Collection entries
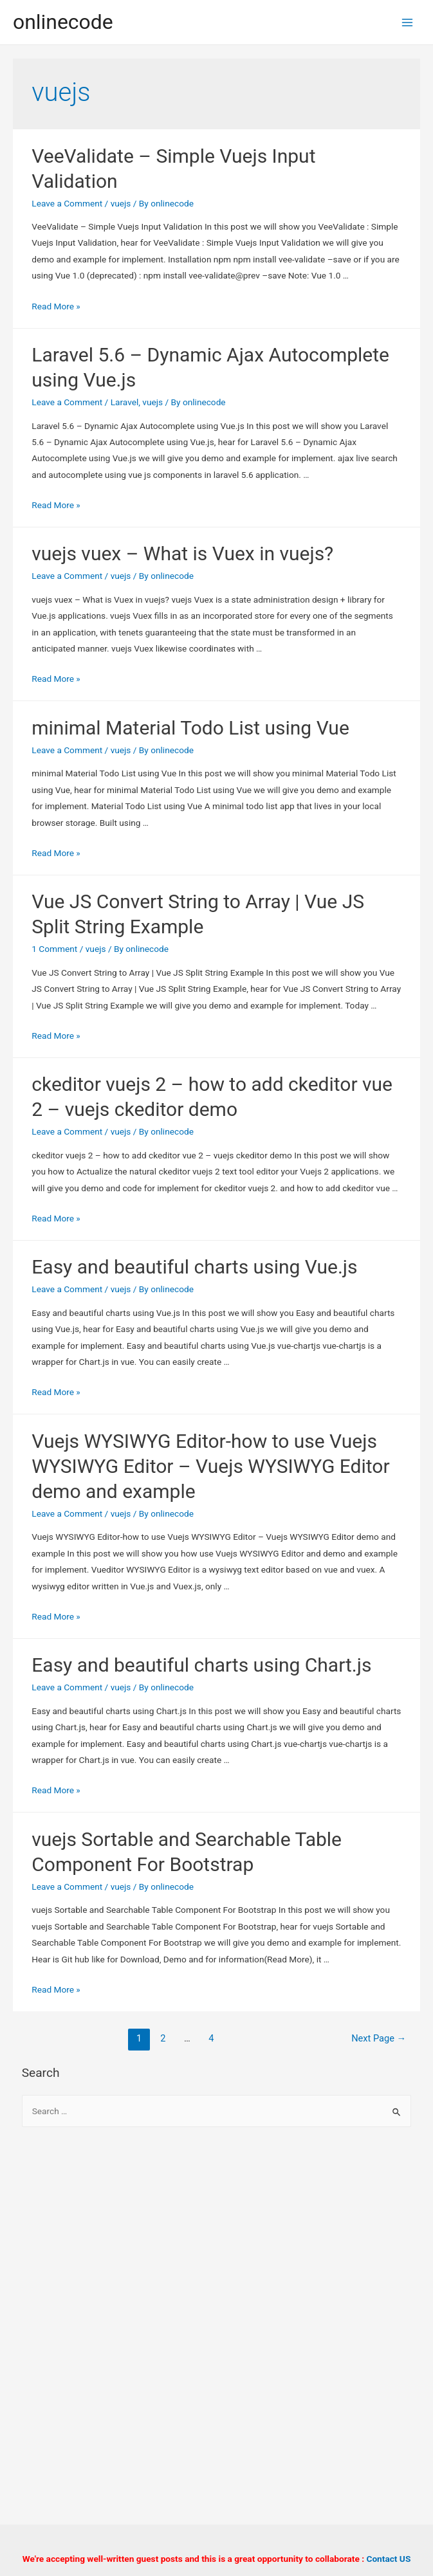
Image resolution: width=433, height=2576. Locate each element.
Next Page (378, 2038)
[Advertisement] (217, 2241)
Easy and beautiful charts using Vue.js (194, 1267)
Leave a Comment (67, 203)
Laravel (125, 402)
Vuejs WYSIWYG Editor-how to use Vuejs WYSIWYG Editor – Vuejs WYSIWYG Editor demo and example (210, 1466)
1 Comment (54, 949)
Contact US (388, 2558)
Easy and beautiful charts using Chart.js (201, 1665)
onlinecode (63, 22)
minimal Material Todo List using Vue (190, 728)
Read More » (56, 306)
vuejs (121, 203)
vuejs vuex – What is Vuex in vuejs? (182, 553)
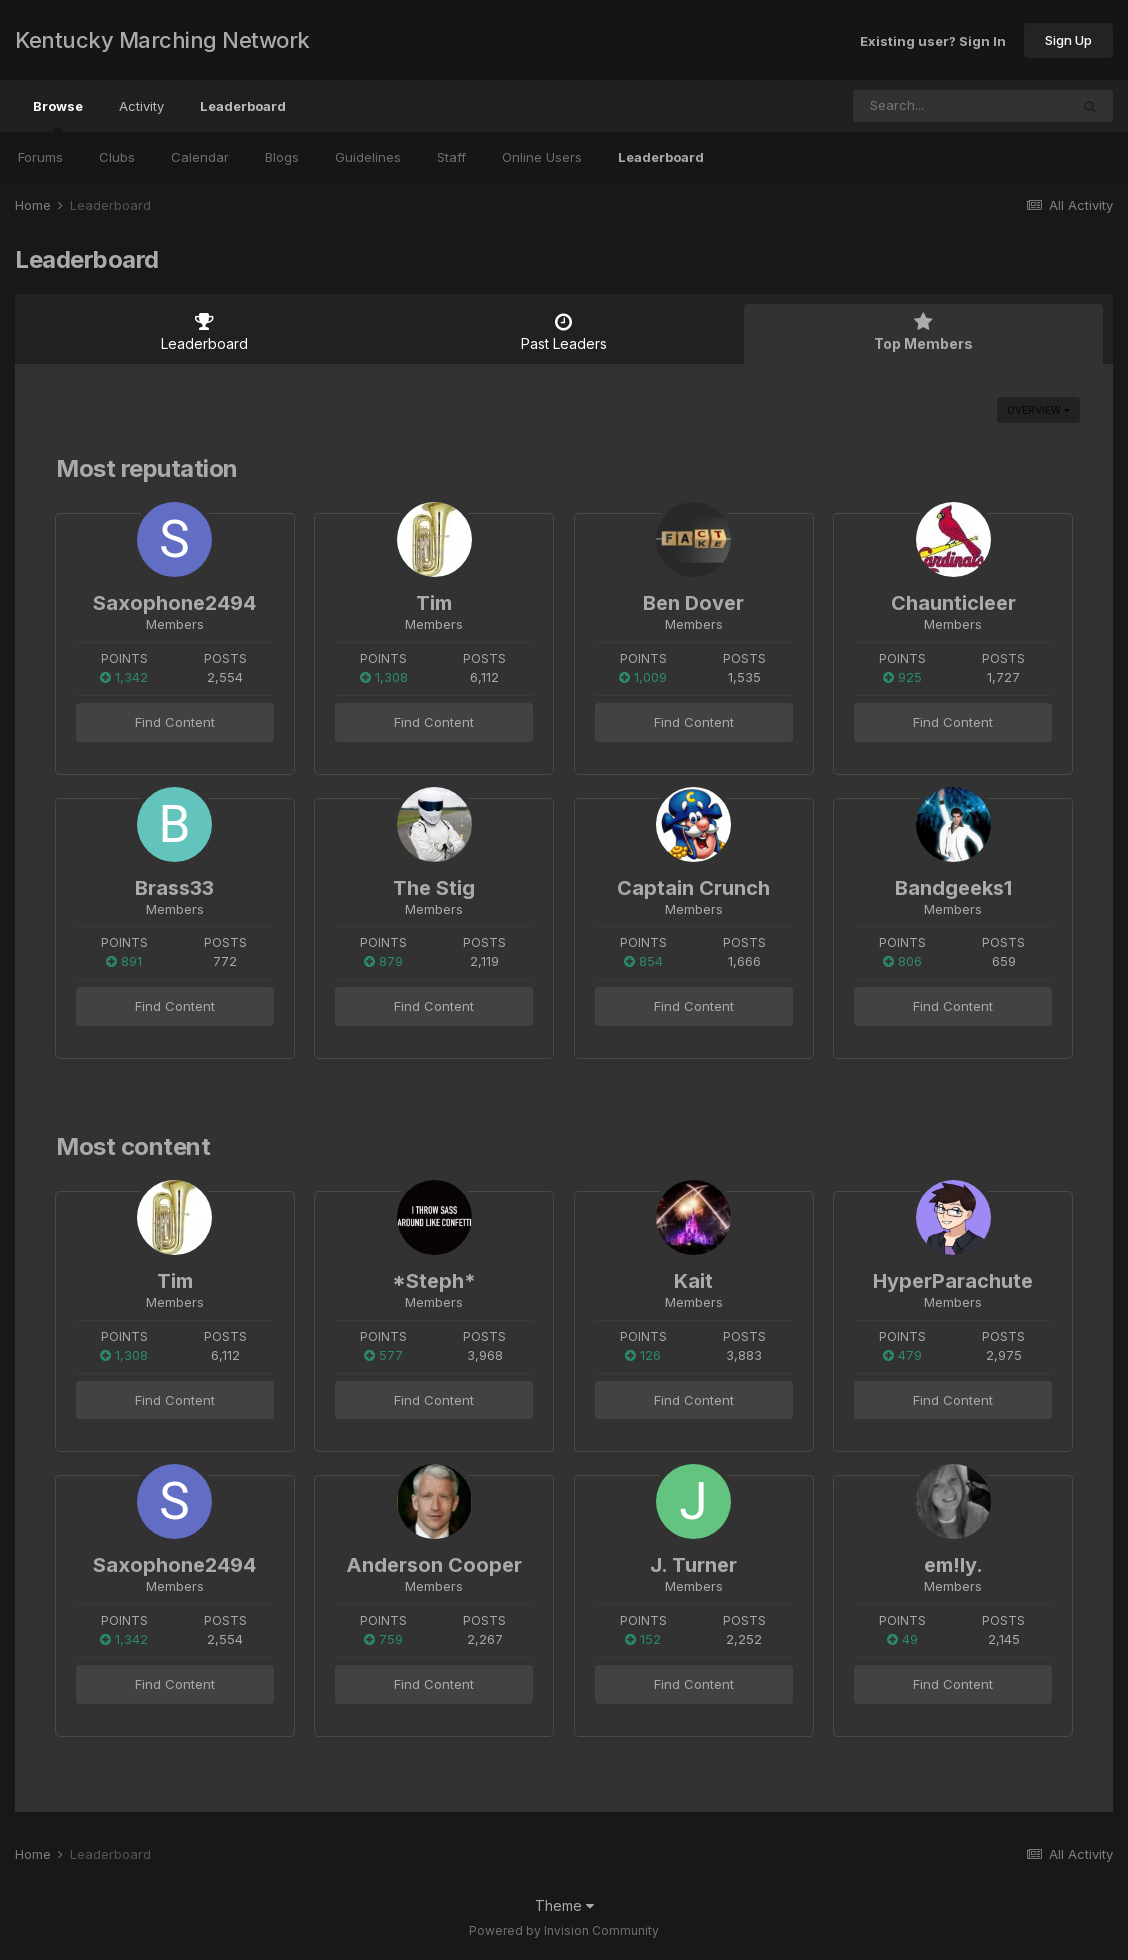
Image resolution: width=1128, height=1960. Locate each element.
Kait (693, 1281)
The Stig (434, 888)
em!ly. (953, 1565)
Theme (564, 1905)
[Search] (906, 106)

■ Assignment:
State how many lines in the records above contain the word "Locate", giving only the number.

■ Written solution:
2